B. Model-Free: Exogenous-Aware Q-Learning (EXAQ)

Approach: An extension of standard Q-Learning.
Mechanism: EXAQ leverages the known endogenous dynamics to perform counterfactual updates. When the agent observes a transition $(s^\bullet_h \to s^\bullet_{h+1})$ , it updates the Q-values for all possible endogenous states $s^\diamond$ paired with that specific exogenous transition simultaneously.
Learning Rate: Uses a specific learning rate schedule $\alpha_t = \frac{H+1}{H+t}$ based on the visitation count of the exogenous state $s^\bullet$ , rather than the full state-action pair.
Regret Bound: $\tilde{O}(\sqrt{H^5 S^\bullet K})$ $\tilde{O} (H^{5} S^{∙} K)$ .
- Comparison: Standard Q-Learning scales with $\sqrt{H^5 S^\bullet S^\diamond A K}$ .

C. Theoretical Lower Bound

The authors prove a matching lower bound of $\Omega(\sqrt{S^\bullet K})$ , demonstrating that the dependence on the exogenous state size is information-theoretically optimal. No algorithm can achieve better regret scaling in this setting.

4. Experimental Results

The authors validated their approach on three environments: a modified Taxi environment, an Optimal Execution (trading) task, and an Elevator Dispatching task.

Taxi with Traffic:
- Setup: A grid world where traffic congestion (exogenous) blocks paths.
- Result: EXAVI converged to the optimal policy within the first few episodes, while UCBVI required thousands. EXAQ similarly outperformed standard Q-Learning by orders of magnitude in sample efficiency.
Optimal Execution (Trading):
- Setup: Liquidating a portfolio where asset prices are exogenous.
- Result: EXAQ achieved early convergence ( $10^1 - 10^2$ episodes) compared to standard Q-Learning and PPO (Proximal Policy Optimization). PPO showed high variance and instability, while EXAQ learned a smooth, theoretically sound liquidation curve.
Elevator Dispatching:
- Setup: Managing elevator queues with stochastic passenger arrivals (exogenous).
- Result: EXAVI and EXAQ solved the task almost instantly, whereas baselines struggled to escape local optima or required significantly more training time.

Key Finding: In all cases, the proposed methods demonstrated orders-of-magnitude improvements in sample efficiency compared to standard RL baselines.
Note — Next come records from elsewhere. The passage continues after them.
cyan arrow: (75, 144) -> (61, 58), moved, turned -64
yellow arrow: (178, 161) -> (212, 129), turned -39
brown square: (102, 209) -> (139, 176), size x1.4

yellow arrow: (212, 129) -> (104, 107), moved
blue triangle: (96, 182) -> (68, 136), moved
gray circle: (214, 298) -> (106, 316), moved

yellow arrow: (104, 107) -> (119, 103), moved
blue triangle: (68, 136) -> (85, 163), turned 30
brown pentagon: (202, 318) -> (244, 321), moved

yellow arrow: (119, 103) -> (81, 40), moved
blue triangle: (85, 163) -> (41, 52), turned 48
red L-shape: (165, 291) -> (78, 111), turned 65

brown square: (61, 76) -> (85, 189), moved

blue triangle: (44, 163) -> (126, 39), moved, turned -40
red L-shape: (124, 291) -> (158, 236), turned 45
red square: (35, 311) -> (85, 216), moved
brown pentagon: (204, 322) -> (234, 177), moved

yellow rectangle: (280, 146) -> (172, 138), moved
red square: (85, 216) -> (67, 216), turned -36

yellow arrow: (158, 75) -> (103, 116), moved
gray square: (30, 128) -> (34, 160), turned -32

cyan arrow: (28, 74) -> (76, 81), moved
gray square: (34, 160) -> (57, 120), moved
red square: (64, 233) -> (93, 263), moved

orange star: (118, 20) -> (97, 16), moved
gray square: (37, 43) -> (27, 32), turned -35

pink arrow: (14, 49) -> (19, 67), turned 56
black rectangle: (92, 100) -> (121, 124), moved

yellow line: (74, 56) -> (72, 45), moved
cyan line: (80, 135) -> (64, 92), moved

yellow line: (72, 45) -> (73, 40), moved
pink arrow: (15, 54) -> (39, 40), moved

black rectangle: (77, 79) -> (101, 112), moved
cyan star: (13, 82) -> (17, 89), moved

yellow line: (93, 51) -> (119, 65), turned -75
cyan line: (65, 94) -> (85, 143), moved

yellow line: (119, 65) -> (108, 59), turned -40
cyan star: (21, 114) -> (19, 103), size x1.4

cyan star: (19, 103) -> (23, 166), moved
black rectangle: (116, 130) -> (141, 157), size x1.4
5. Significance and Contributions

Theoretical Advancement: The paper establishes that explicitly modeling partial controllability fundamentally changes the learning complexity. It proves that regret can be bounded by the size of the uncontrollable state space rather than the total state space.
Algorithmic Innovation: The introduction of "counterfactual updates" in model-free learning (EXAQ) allows agents to learn from a single observation of an exogenous event to update values for all controllable configurations, effectively bypassing the need to visit every state-action pair.
Practical Impact: The framework is directly applicable to high-stakes real-world problems like finance, energy, and logistics, where exogenous noise is dominant. It suggests that for these domains, standard RL methods are suboptimal and that "structure-aware" algorithms are necessary for deployment.
Elimination of Exploration Bonuses: The work shows that in PCMDPs, the standard exploration-exploitation trade-off regarding exogenous variables is non-existent; the agent simply needs to observe, removing the need for complex optimism-based exploration mechanisms.

Conclusion

"Learning in Markov Decision Processes with Exogenous Dynamics" provides a rigorous framework for handling environments where agents cannot control all state variables. By separating controllable and uncontrollable dynamics, the authors derive algorithms (EXAVI and EXAQ) that achieve optimal sample efficiency, theoretically proving that learning complexity should scale with the exogenous state space, not the total state space. This offers a promising direction for deploying RL in complex, real-world stochastic systems.